Heureusement que je travaille avec Pierre-Paul Savoie depuis dix ans et que nous avons une complicité extraordinaire.

TROIS TRAMES SONORES

Pendant les deux mois qui ont précédé la première d'Ottawa, je n'ai pas perdu de temps. Je savais au moins que la musique serait présente tout au long du spectacle, liant le réel au virtuel.

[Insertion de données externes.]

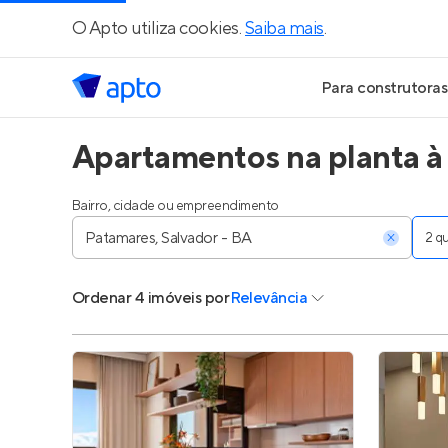
O Apto utiliza cookies.
Saiba mais
.
Para construtoras
Apartamentos na planta à
Geração de Le
Geração de Vis
Bairro, cidade ou empreendimento
2 
Geração de Ve
Ordenar
4 imóveis
por
Relevância
Maiores Const
Parcerias Imobi
Anunciar Imóve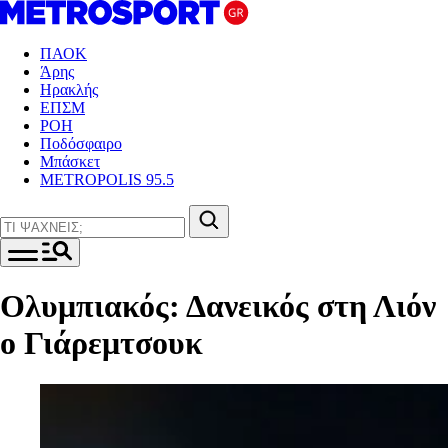
ΠΑΟΚ
Άρης
Ηρακλής
ΕΠΣΜ
ΡΟΗ
Ποδόσφαιρο
Μπάσκετ
METROPOLIS 95.5
Ολυμπιακός: Δανεικός στη Λιόν
ο Γιάρεμτσουκ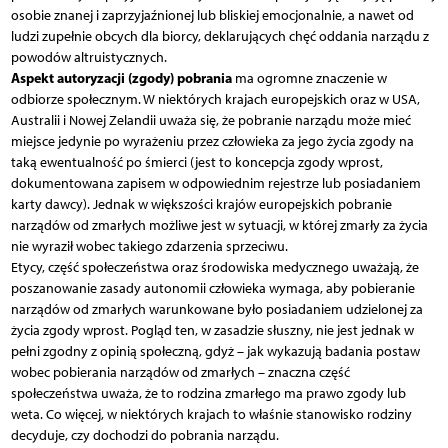
osobie znanej i zaprzyjaźnionej lub bliskiej emocjonalnie, a nawet od
ludzi zupełnie obcych dla biorcy, deklarujących chęć oddania narządu z
powodów altruistycznych.
Aspekt autoryzacji (zgody) pobrania
ma ogromne znaczenie w
odbiorze społecznym. W niektórych krajach europejskich oraz w USA,
Australii i Nowej Zelandii uważa się, że pobranie narządu może mieć
miejsce jedynie po wyrażeniu przez człowieka za jego życia zgody na
taką ewentualność po śmierci (jest to koncepcja zgody wprost,
dokumentowana zapisem w odpowiednim rejestrze lub posiadaniem
karty dawcy). Jednak w większości krajów europejskich pobranie
narządów od zmarłych możliwe jest w sytuacji, w której zmarły za życia
nie wyraził wobec takiego zdarzenia sprzeciwu.
Etycy, część społeczeństwa oraz środowiska medycznego uważają, że
poszanowanie zasady autonomii człowieka wymaga, aby pobieranie
narządów od zmarłych warunkowane było posiadaniem udzielonej za
życia zgody wprost. Pogląd ten, w zasadzie słuszny, nie jest jednak w
pełni zgodny z opinią społeczną, gdyż – jak wykazują badania postaw
wobec pobierania narządów od zmarłych – znaczna część
społeczeństwa uważa, że to rodzina zmarłego ma prawo zgody lub
weta. Co więcej, w niektórych krajach to właśnie stanowisko rodziny
decyduje, czy dochodzi do pobrania narządu.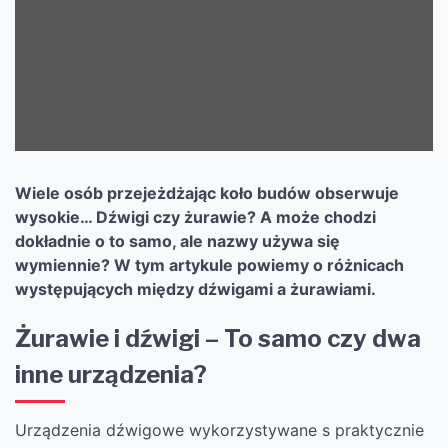
Wiele osób przejeżdżając koło budów obserwuje
wysokie… Dźwigi czy żurawie? A może chodzi
dokładnie o to samo, ale nazwy używa się
wymiennie? W tym artykule powiemy o różnicach
występujących między dźwigami a żurawiami.
Żurawie i dźwigi – To samo czy dwa
inne urządzenia?
Urządzenia dźwigowe wykorzystywane s praktycznie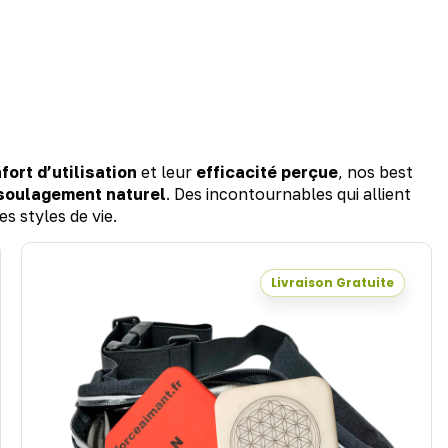
fort d’utilisation
et leur
efficacité perçue
, nos best
 soulagement naturel
. Des incontournables qui allient
es styles de vie.
Livraison Gratuite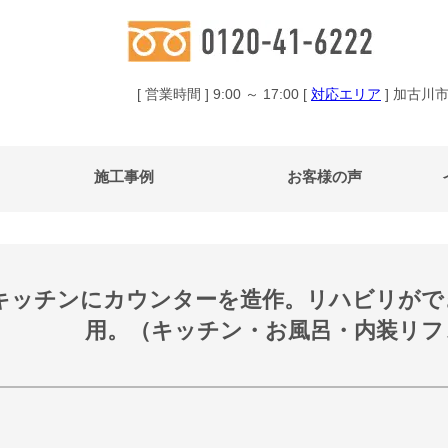
[ 営業時間 ] 9:00 ～ 17:00 [
対応エリア
] 加古川
施工事例
お客様の声
キッチンにカウンターを造作。リハビリがで
用。（キッチン・お風呂・内装リフ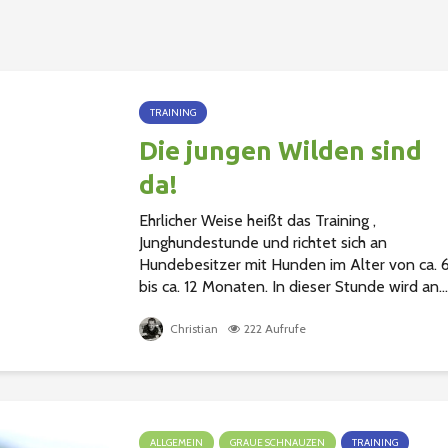
TRAINING
Die jungen Wilden sind
da!
Ehrlicher Weise heißt das Training ,
Junghundestunde und richtet sich an
Hundebesitzer mit Hunden im Alter von ca. 
bis ca. 12 Monaten. In dieser Stunde wird an...
Christian
222 Aufrufe
ALLGEMEIN
GRAUE SCHNAUZEN
TRAINING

Après avoir assisté à quelques séances de travail des chorégraphes et visionné les séquences virtuelles achevées, je décidai, scénario en main, d'élaborer trois trames sonores différentes, mais compatibles et interreliées :

une trame sonore chorégraphique prédominante, qui viendrait ponctuer la thématique de chacun des tableaux de la danse en direct  une trame sonore cinématographique pour appuyer les projections virtuelles (la synchronisation de mes effets sonores allait contribuer à l'illusion de lieux et de personnages réels)  une trame sonore de fond, constituée de sons d'ambiance (le vent, le souffle, les sons cosmiques et sous-marins), qui s'intègrent un peu partout pour envelopper le drame et créer un lien entre les différents tableaux.

Et voilà, il me restait à mixer tout ça et à retravailler les pièces du puzzle en fonction des durées exactes des tableaux et des séquences virtuelles.

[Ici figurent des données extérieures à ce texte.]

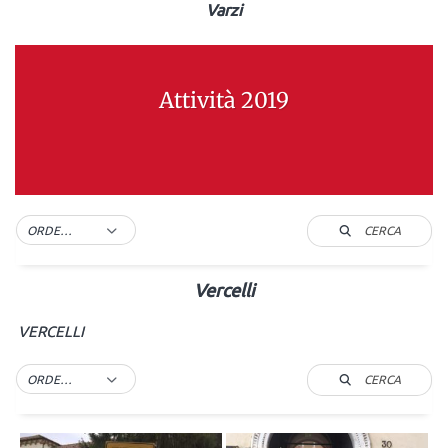
Varzi
Attività 2019
CERCA
ORDER BY DEFAULT
Vercelli
VERCELLI
CERCA
ORDER BY DEFAULT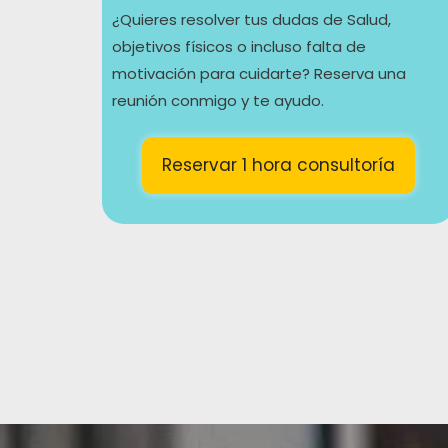
¿Quieres resolver tus dudas de Salud,
objetivos físicos o incluso falta de
motivación para cuidarte? Reserva una
reunión conmigo y te ayudo.
Reservar 1 hora consultoría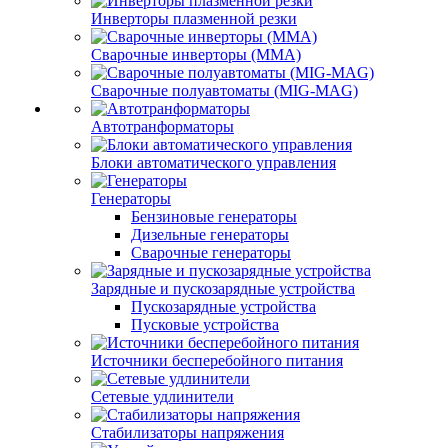
Инверторы плазменной резки
Сварочные инверторы (MMA)
Сварочные полуавтоматы (MIG-MAG)
Автотранформаторы
Блоки автоматического управления
Генераторы
Бензиновые генераторы
Дизельные генераторы
Сварочные генераторы
Зарядные и пускозарядные устройства
Пускозарядные устройства
Пусковые устройства
Источники бесперебойного питания
Сетевые удлинители
Стабилизаторы напряжения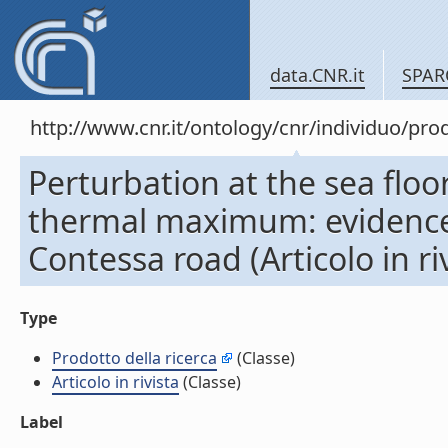
data.CNR.it
SPAR
http://www.cnr.it/ontology/cnr/individuo/pr
Perturbation at the sea flo
thermal maximum: evidences
Contessa road (Articolo in riv
Type
Prodotto della ricerca
(Classe)
Articolo in rivista
(Classe)
Label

Voici donc la musique de Pôles constituée de trois trames sonores superposées et intégrées, formant un ensemble de 15 tableaux d'une durée totale de 63 minutes.

Sortie de Jeff

LES THÈMES, LES DUALITÉS

Le langage musical évolue autour de deux thèmes contrastants liés aux deux personnages de Pôles, P.P. et Jeff, le tout baignant dans une ambiance sonore de vide sidéral et de profondeurs marines.

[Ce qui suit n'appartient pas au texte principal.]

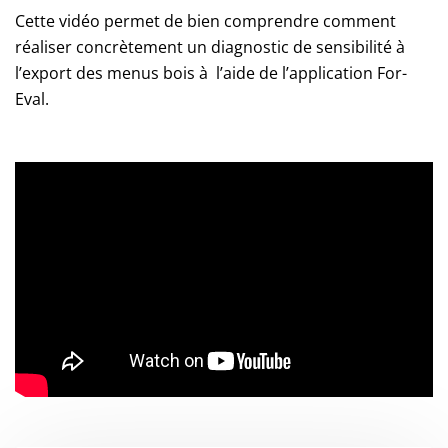
Cette vidéo permet de bien comprendre comment
réaliser concrètement un diagnostic de sensibilité à
l’export des menus bois à l’aide de l’application For-
Eval.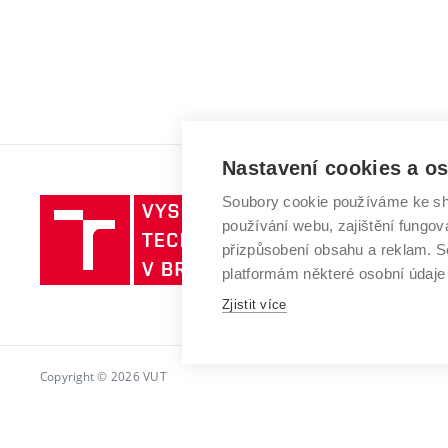
Nastavení cookies a o
Soubory cookie používáme ke sh
Vysoké
používání webu, zajištění fungová
učení
přizpůsobení obsahu a reklam.
technické
platformám některé osobní údaje
v
Zjistit více
Brně
Copyright © 2026 VUT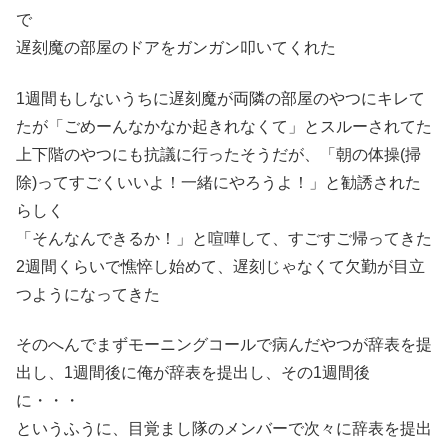
で
遅刻魔の部屋のドアをガンガン叩いてくれた
1週間もしないうちに遅刻魔が両隣の部屋のやつにキレて
たが「ごめーんなかなか起きれなくて」とスルーされてた
上下階のやつにも抗議に行ったそうだが、「朝の体操(掃
除)ってすごくいいよ！一緒にやろうよ！」と勧誘された
らしく
「そんなんできるか！」と喧嘩して、すごすご帰ってきた
2週間くらいで憔悴し始めて、遅刻じゃなくて欠勤が目立
つようになってきた
そのへんでまずモーニングコールで病んだやつが辞表を提
出し、1週間後に俺が辞表を提出し、その1週間後
に・・・
というふうに、目覚まし隊のメンバーで次々に辞表を提出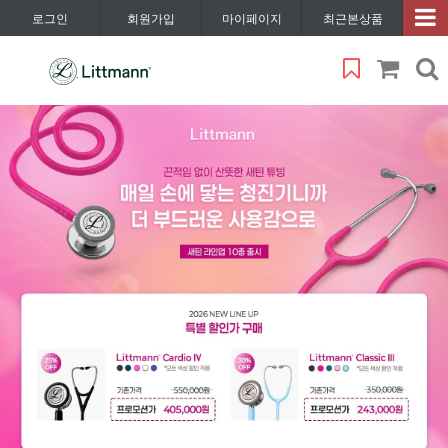
로그인
회원가입
마이페이지
최근본상품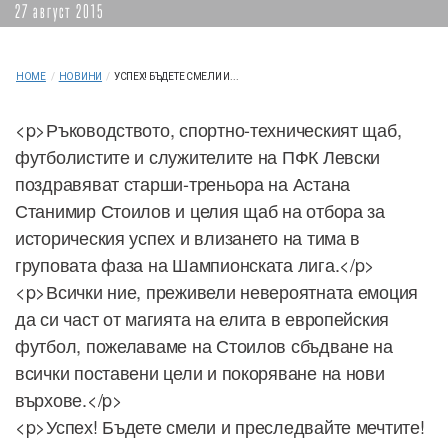
27 август 2015
HOME
/
НОВИНИ
/
УСПЕХ! БЪДЕТЕ СМЕЛИ И...
<p>Ръководството, спортно-техническият щаб,
футболистите и служителите на ПФК Левски
поздравяват старши-треньора на Астана
Станимир Стоилов и целия щаб на отбора за
историческия успех и влизането на тима в
груповата фаза на Шампионската лига.</p>
<p>Всички ние, преживели невероятната емоция
да си част от магията на елита в европейския
футбол, пожелаваме на Стоилов сбъдване на
всички поставени цели и покоряване на нови
върхове.</p>
<p>Успех! Бъдете смели и преследвайте мечтите!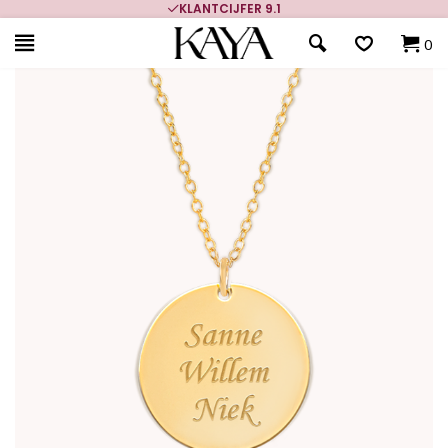
KLANTCIJFER 9.1
0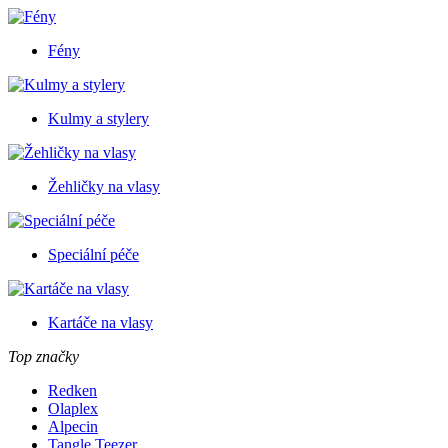
Fény
Kulmy a stylery
Žehličky na vlasy
Speciální péče
Kartáče na vlasy
Top značky
Redken
Olaplex
Alpecin
Tangle Teezer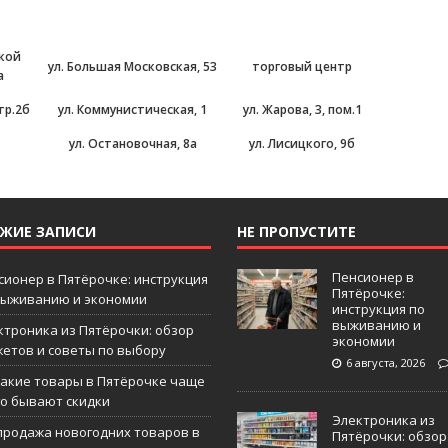
ской
ул. Большая Московская, 53
торговый центр
а
тр.2б
ул. Коммунистическая, 1
ул. Жарова, 3, пом.1
ул. Остановочная, 8а
ул. Лисицкого, 9б
ЕЖИЕ ЗАПИСИ
НЕ ПРОПУСТИТЕ
Пенсионер в
сионер в Пятёрочке: инструкция
Пятёрочке:
выживанию и экономии
инструкция по
выживанию и
ктроника из Пятёрочки: обзор
экономии
жетов и советы по выбору
6 августа, 2026
какие товары в Пятёрочке чаще
го бывают скидки
Электроника из
продажа новогодних товаров в
Пятёрочки: обзор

Le thème de P.P. (l'être qui vient des astres) est un motif pianistique lent et mélodique basé sur la succession des harmoniques. Il s'inspire d'une berceuse orientale du nord de la Thaïlande [1].

Le thème de Jeff (l'être qui vient des profondeurs marines) est un motif rythmé, frénétique et incantatoire inspiré de musiques tribales d'Indonésie [2]. Il contient aussi des sons concrets de toutes sortes traités par échantillonnage.

Ces deux thèmes s'infiltrent partout dans la pièce : ils en sont le double fil conducteur et nous racontent le combat intérieur de Jeff et de P.P. pour leur survie dans un monde insolite.

Au centre de la pièce s'insère, à la demande de Pierre-Paul, une citation du mouvement lent de la 7 e symphonie de Beethoven, une évocation traitée en écho provenant du recyclage d'un vieux vinyle. C'est pour moi un hommage à la plus belle musique que l'Occident nous ait donnée, et l'outil par excellence pour fusionner le passé et le futur, le pôle Nord et le pôle Sud, pour réunir les différences de Jeff et de P.P.

Tentative d'envol

Ginette Bertrand, compositeure

Active dans le milieu de la musique de concert depuis plus de 15 ans, Ginette Bertrand est passée de la pièce solo à la musique pour grand orchestre et accorde aujourd'hui une place privilégiée à la musique électroacoustique. Depuis 10 ans, elle se consacre à l'événement
multimédia et coopère avec des artistes de différentes disciplines.

Pour PPS Danse, elle a composé sur mesure la musique de plusieurs spectacles tels Don Quichotte de la Tache (1989), L'ombre d'un doute (1992) et Bagne (1993) ; ce dernier connaît présentement un grand succès sur la scène nationale et internationale.

"Don Quichotte de la Tache  La trame sonore de Ginette Bertrand, montage d'une musique originale, de chant choral et de bruits de toutes sortes, est d'une richesse peu commune."
Pascale Breniel, La Presse, 1990.

"Bagne  La musique signée Ginette Bertrand est si expressive qu'elle nous raconte ce que les interprètes ne nous disent pas. "
Anne-Marie Lecomte, La Presse, février 1994.

Pôles va représenter le Canada à L'Exposition Universelle de Lisbonne en août 1998 dans le cadre du Festival "Dive into The Future".

La Musique de PÔLES disponible sur CD

Coproduit par Ginette Bertrand et PPS Danse, l'album  Pôles est disponible sur disque compact. Pour vous le procurer, vous pouvez communiquer directement avec la compositeure.

Notes

  1. Une jeune femme de la tribu Karen a accepté de me chanter cette mélodie lors de mon voyage en Asie en 1994.

  2. Les tambours furent enregistrés à Sumatra lors d'une cérémonie de danse pieds nus sur du verre brisé.